[Python-Dev] Re: String module

Martin v. Loewis martin@v.loewis.de
30 May 2002 08:43:48 +0200


Guido van Rossum <guido@python.org> writes:

> > This reminds me that I often miss, in the standard `ctype.h' and related,
> > a function that would un-combine a character into its base character and
> > its diacritic, and the complementary re-combining function.
[...]
> I bet the Unicode standard has a standard way to do this.  

This is called 'unicode normalization forms'. Each "pre-combined"
character can also be represented as a base character, and a
"combining diacritic". There are symmetric normalization forms: NFC
favours pre-combined characters, NFD favours combining characters.

There is also a "compatibility decomposition" (K), where e.g. ANGSTROM
SIGN decomposes to LATIN CAPITAL LETTER A WITH RING ABOVE.

> Maybe we can implement that, and then project the same interface on
> 8-bit characters?

Not really. Needing to know the character set is one issue; the other
issue is that the stand-alone diacritic characters in ASCII are *not*
combining.
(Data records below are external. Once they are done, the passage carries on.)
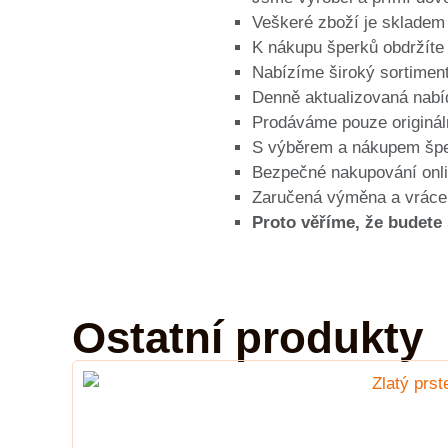
Veškeré zboží je skladem 
K nákupu šperků obdržíte
Nabízíme široký sortiment,
Denně aktualizovaná nabíd
Prodáváme pouze origináln
S výběrem a nákupem špe
Bezpečné nakupování onli
Zaručená výměna a vrácen
Proto věříme, že budete
Ostatní produkty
We could certainly provide a mapping between the Unicode
combining diacritics and the stand-alone diacritics, say as a codec,
but that would be quite special-purpose.

Providing a good normalization library is necessary, though, since
many other algorithms (both from W3C and IETF) require Unicode
normalization as part of the processing (usually to NFKC).

Regards,
Martin